IBM and SAP have a long collaboration record, most recently with their joint creation of Alloy, a messaging and collaboration enterprise application due in March.
SAP has positioned its new modular software library as a boon to companies wrestling with the economic crisis, citing Business Suite 7’s ability to streamline everyday business processes while saving IT administrative costs.
SAP is no stranger to products designed to help companies save money; on Feb. 2, SAP announced a partnership with Landis+Gyr on software developed to shave costs for energy utilities.
SAP Business Suite 7 took 15 months to develop, was released for ramp-ups on Nov. 21, 2008, and is expected to undergo general adoption in summer of 2009.
IBM, Capgemini, Wipro and Atos Origin have been participating in the ramp-up, and will provide certified consulting resources and co-marketing activities as Business Suite 7 rolls out to a broader base of users.
“We believe this is the future of enterprise computing,” L??«o Apotheker, co-CEO of SAP, said before the demo. “We actually have a vision of how business should evolve in the future: We believe that the world is evolving toward business networks.”

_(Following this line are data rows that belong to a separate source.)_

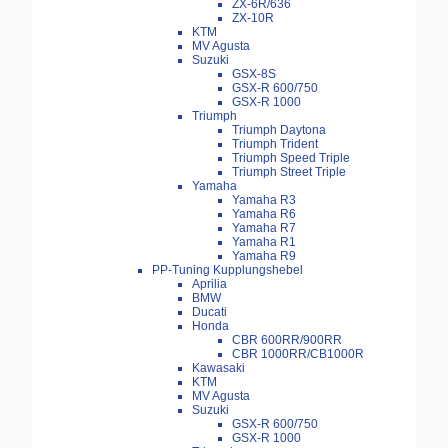
ZX-6R/636
ZX-10R
KTM
MV Agusta
Suzuki
GSX-8S
GSX-R 600/750
GSX-R 1000
Triumph
Triumph Daytona
Triumph Trident
Triumph Speed Triple
Triumph Street Triple
Yamaha
Yamaha R3
Yamaha R6
Yamaha R7
Yamaha R1
Yamaha R9
PP-Tuning Kupplungshebel
Aprilia
BMW
Ducati
Honda
CBR 600RR/900RR
CBR 1000RR/CB1000R
Kawasaki
KTM
MV Agusta
Suzuki
GSX-R 600/750
GSX-R 1000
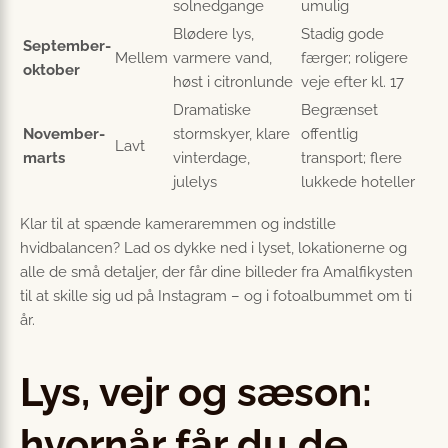
solnedgange
umulig
Blødere lys,
Stadig gode
September-
Mellem
varmere vand,
færger; roligere
oktober
høst i citronlunde
veje efter kl. 17
Dramatiske
Begrænset
November-
stormskyer, klare
offentlig
Lavt
marts
vinterdage,
transport; flere
julelys
lukkede hoteller
Klar til at spænde kameraremmen og indstille
hvidbalancen? Lad os dykke ned i lyset, lokationerne og
alle de små detaljer, der får dine billeder fra Amalfikysten
til at skille sig ud på Instagram – og i fotoalbummet om ti
år.
Lys, vejr og sæson:
hvornår får du de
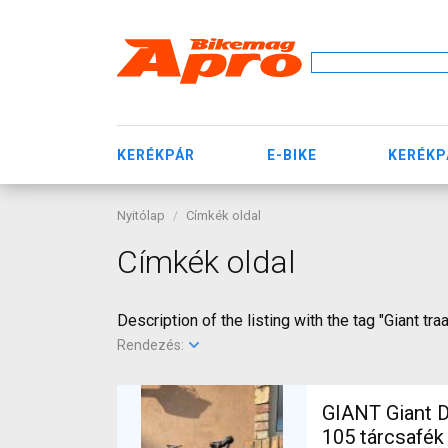
KERÉKPÁR
E-BIKE
KERÉKP
Nyitólap
Címkék oldal
Címkék oldal
Description of the listing with the tag "Giant tra
Rendezés:
GIANT Giant D
105 tárcsafék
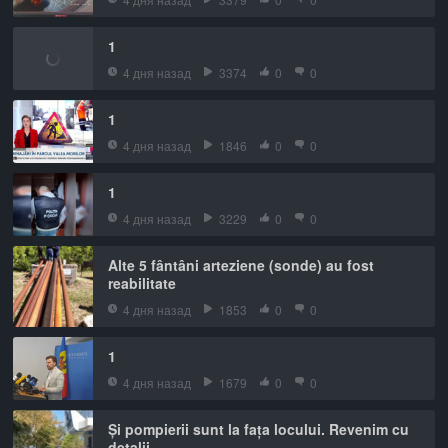
1
4 дня назад
3374
0
0
1
4 дня назад
1846
0
0
1
4 дня назад
3229
0
0
Alte 5 fântâni arteziene (sonde) au fost
reabilitate
4 дня назад
1853
0
0
1
4 дня назад
1679
0
0
Și pompierii sunt la fața locului. Revenim cu
detalii.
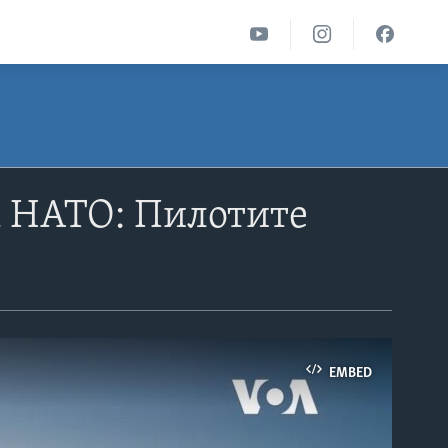
на НАТО: Пилотите
EMBED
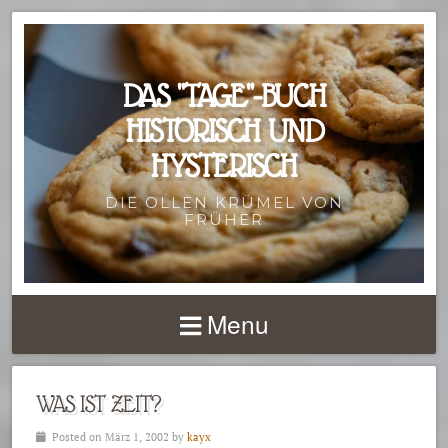
DAS "TAGE"-BUCH
HISTORISCH UND
HYSTERISCH
DIE OLLEN KRÜMEL VON
FRÜHER
Menu
WAS IST ZEIT?
Posted on März 1, 2002 by
kayx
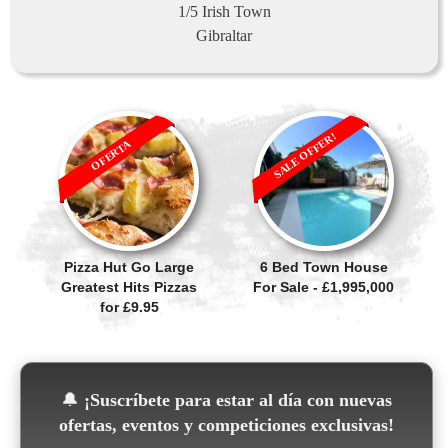
1/5 Irish Town
Gibraltar
SALE OFFER!
OFERTA
Pizza Hut Go Large
6 Bed Town House
Greatest Hits Pizzas
For Sale - £1,995,000
for £9.95
🔔
¡Suscríbete para estar al día con nuevas
ofertas, eventos y competiciones exclusivas!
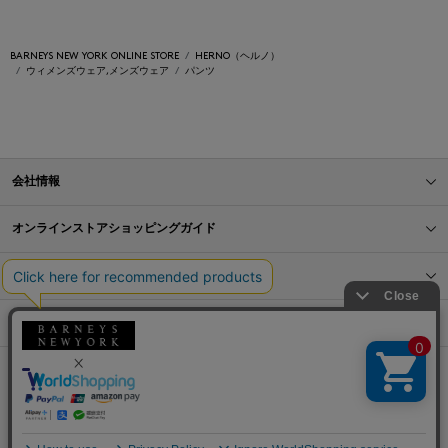
BARNEYS NEW YORK ONLINE STORE
HERNO（ヘルノ）
ウィメンズウェア,メンズウェア
パンツ
会社情報
オンラインストアショッピングガイド
店舗情報
サービス
BLOG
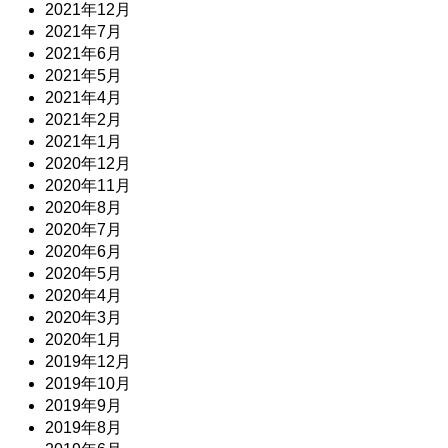
2021年12月
2021年7月
2021年6月
2021年5月
2021年4月
2021年2月
2021年1月
2020年12月
2020年11月
2020年8月
2020年7月
2020年6月
2020年5月
2020年4月
2020年3月
2020年1月
2019年12月
2019年10月
2019年9月
2019年8月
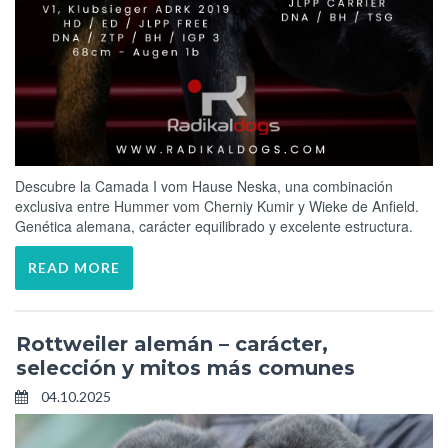
Descubre la Camada I vom Hause Neska, una combinación
exclusiva entre Hummer vom Cherniy Kumir y Wieke de Anfield.
Genética alemana, carácter equilibrado y excelente estructura.
READ MORE
Rottweiler alemán – carácter,
selección y mitos más comunes
04.10.2025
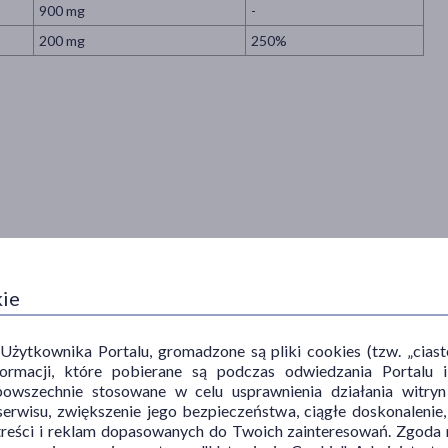
900 mg
-
200 mg
250%
posiłku. Zawartość saszetki rozpuścić w 0,5-1 szklanki wody. Mieszać
kie
 po przygotowaniu.
ytkownika Portalu, gromadzone są pliki cookies (tzw. „ciastec
em powinny skonsultować się z lekarzem. Nie stosować w przypadku
informacji, które pobierane są podczas odwiedzania Portal
należy przekraczać zalecanej porcji do spożycia w ciągu
powszechnie stosowane w celu usprawnienia działania witryn
aszetka preparatu zawiera 5 g sacharozy, co stanowi 0,5 jednostek
erwisu, zwiększenie jego bezpieczeństwa, ciągłe doskonalenie
leki przeciwcukrzycowe przed użyciem powinny skonsultować się
treści i reklam dopasowanych do Twoich zainteresowań. Zgoda n
 zażyciem preparatu powinny skonsultować się z lekarzem.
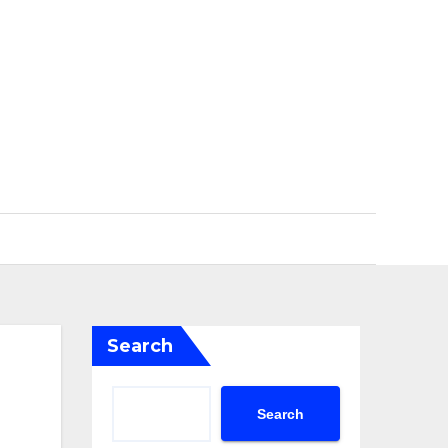
Search
Search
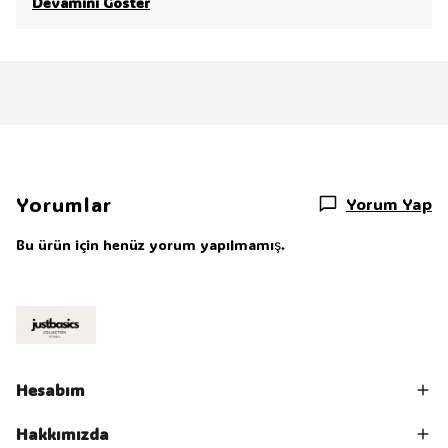
Devamını Göster
Yorumlar
Yorum Yap
Bu ürün için henüz yorum yapılmamış.
Hesabım
Hakkımızda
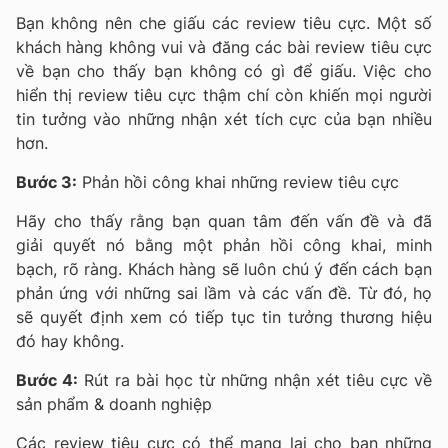
Bạn không nên che giấu các review tiêu cực. Một số
khách hàng không vui và đăng các bài review tiêu cực
về bạn cho thấy bạn không có gì để giấu. Việc cho
hiển thị review tiêu cực thậm chí
còn khiến mọi người
tin tưởng vào những nhận xét tích cực của bạn nhiều
hơn.
Bước 3:
Phản hồi công khai những review tiêu cực
Hãy cho thấy rằng bạn quan tâm đến vấn đề và đã
giải quyết nó bằng một phản hồi công khai, minh
bạch, rõ ràng.
Khách hàng sẽ luôn chú ý đến cách bạn
phản ứng với những sai lầm và các vấn đề. Từ đó, họ
sẽ quyết định xem có tiếp tục tin tưởng thương hiệu
đó hay không.
Bước 4:
Rút ra bài học từ những nhận xét tiêu cực về
sản phẩm & doanh nghiệp
Các review tiêu cực có thể mang lại cho bạn những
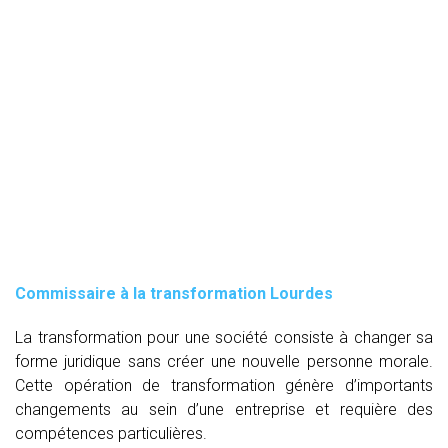
Commissaire à la transformation Lourdes
La transformation pour une société consiste à changer sa
forme juridique sans créer une nouvelle personne morale.
Cette opération de transformation génère d’importants
changements au sein d’une entreprise et requière des
compétences particulières.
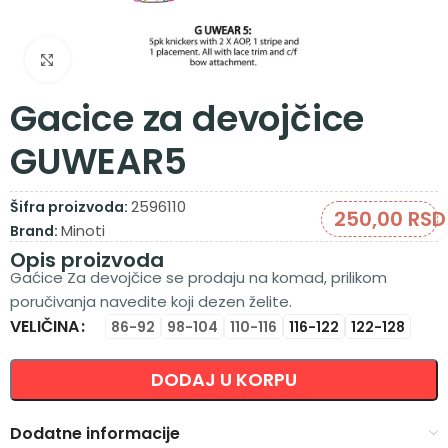
Zumiraj sliku
Gacice za devojčice
GUWEAR5
2596110
Šifra proizvoda:
250,00
RSD
Minoti
Brand:
Opis proizvoda
Gaćice Za devojčice se prodaju na komad, prilikom
poručivanja navedite koji dezen želite.
VELIČINA
Alternative:
86-92
98-104
110-116
116-122
122-128
DODAJ U KORPU
Dodatne informacije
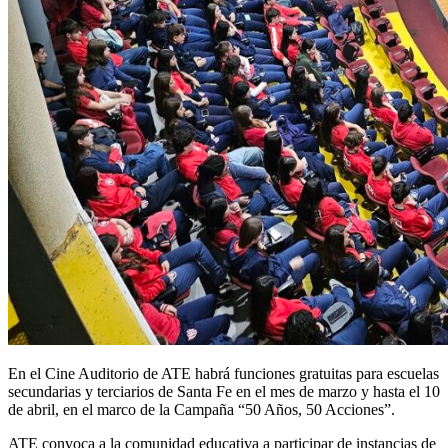
En el Cine Auditorio de ATE habrá funciones gratuitas para escuelas
secundarias y terciarios de Santa Fe en el mes de marzo y hasta el 10
de abril, en el marco de la Campaña “50 Años, 50 Acciones”.
ATE convoca a la comunidad educativa a participar de instancias de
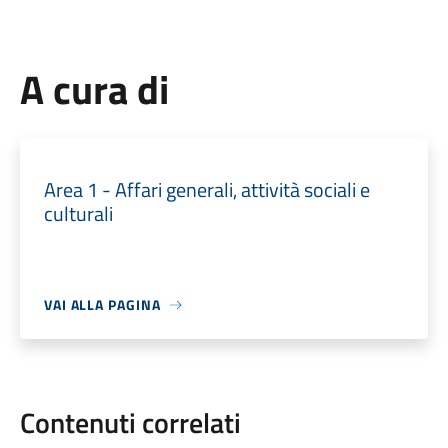
A cura di
Area 1 - Affari generali, attività sociali e
culturali
VAI ALLA PAGINA
Contenuti correlati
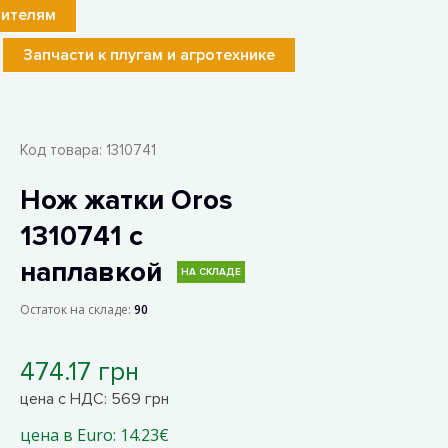
лителям
Запчасти к плугам и агротехнике
Код товара:
1310741
Нож жатки Oros
1310741 с
наплавкой
НА СКЛАДЕ
Остаток на складе:
90
474.17 грн
цена с НДС: 569 грн
цена в Euro: 14.23€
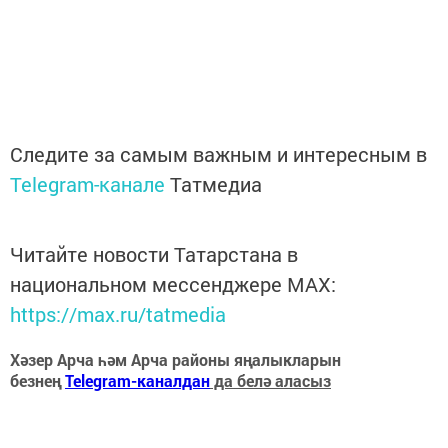
Следите за самым важным и интересным в
Telegram-канале
Татмедиа
Читайте новости Татарстана в
национальном мессенджере MАХ:
https://max.ru/tatmedia
Хәзер Арча һәм Арча районы яңалыкларын
безнең
Telegram-каналдан
да белә аласыз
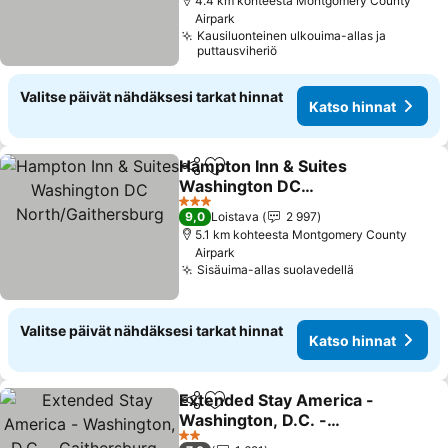
4.4 km kohteesta Montgomery County
Airpark
Kausiluonteinen ulkouima-allas ja
puttausviheriö
Valitse päivät nähdäksesi tarkat hinnat
Katso hinnat
Hampton Inn & Suites
Jaa
Lisää suosikkeihin
Washington DC
North/Gaithersburg
Katso hinnat
3 Tähtiluokitus
9,0
Loistava
2 997
5.1 km kohteesta Montgomery County
Airpark
Sisäuima-allas suolavedellä
Katso hinnat
Valitse päivät nähdäksesi tarkat hinnat
Katso hinnat
Extended Stay America -
Jaa
Lisää suosikkeihin
Washington, D.C. -
Gaithersburg - South
Katso hinnat
2 Tähtiluokitus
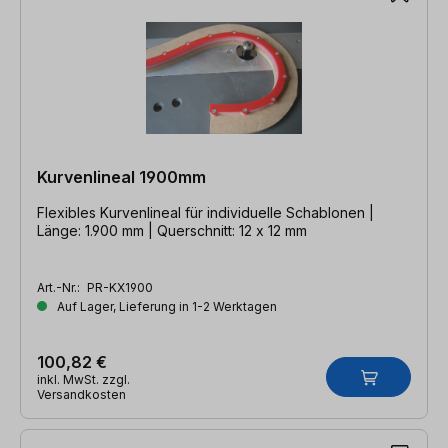
Kurvenlineal 1900mm
Flexibles Kurvenlineal für individuelle Schablonen |
Länge: 1.900 mm | Querschnitt: 12 x 12 mm
Art.-Nr.:
PR-KX1900
Auf Lager, Lieferung in 1-2 Werktagen
100,82 €
inkl. MwSt. zzgl.
Versandkosten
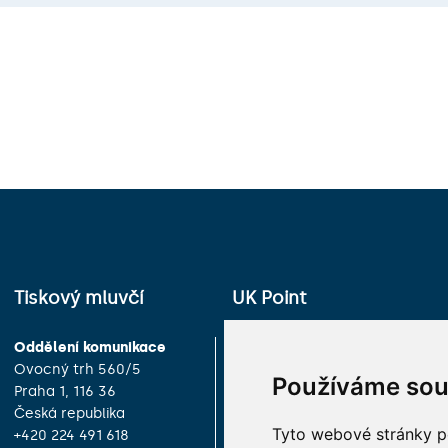
Tiskový mluvčí
UK Point
Oddělení komunikace
Univerzita Karlova
Ovocný trh 560/5
Celetná 13
Používáme sou
Praha 1, 116 36
Praha 1, 116 36
Česká republika
Česká republika
Tyto webové stránky po
+420 224 491 618
+420 224 491 850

According to SAP, Business Suite 7’s “enhancement packages,” which allow users to cherry-pick which functionalities they need without upgrading an entire solution, are key in reducing IT costs.
Business Suite 7 also offers “value scenarios” that provide users with end-to-end business processes that can be implemented step by step to improve efficiency and overcome problems. “Value scenarios” include integrated product development, which demonstrates SAP Business Suite 7’s ability to seamlessly enact processes across multiple parts of a company, SAP said.
As an example of this, SAP showed the audience Business Suite 7’s user dashboard screen, which displayed metrics such as revenue and profit over time, and even what customers are Twittering about a product.
In the example, the software’s user, a maker of GPS devices, noticed a rising amount of Twitter chatter about the company’s latest product having a faulty viewscreen. Using SAP software, the GPS maker clicked over to an engineering screen to look at the product component and identify the problem; and from there moved on to sales, finance and supply-side management to actually correct the situation.
This integration of analytical and process applications can allow decision makers to respond quickly to things that aren’t working, potentially saving time and revenue.
Business Suite 7 can also help users capture new opportunities via SOA (service-oriented architecture). In the demo example, a retail territory manager in California used a dashboard to analyze the ZIP code around the retail company’s stores for pockets of high-income households. The user then created a ‘Welcome campaign,’ complete with a coupon for the store, and had it mailed to the target group chosen through that earlier data mining. Afterward, the user clicked back to the dashboard to see revenue rising.
“What the CEO gets is an end-to-end business process,” Apotheker said.
If Business Suite 7, with its focus on optimizing business performance and increasing IT savings, appeals to customers looking for ways to save costs in the current economic environment, that’s mostly a happy coincidence for SAP. When the company started developing the software suite at the end of 2006, it was following its own long-term trend toward systems that take advantage of value and modular, piecemeal consumption.
“After Lehman Brothers collapsed on Sept. 15, we didn’t suddenly decide to build things that were relevant,” Richard Campione, SAP senior vice president of suite solution management for CRM on demand, said in an interview. “But the economic situation plays into where we’ve been trending for years.”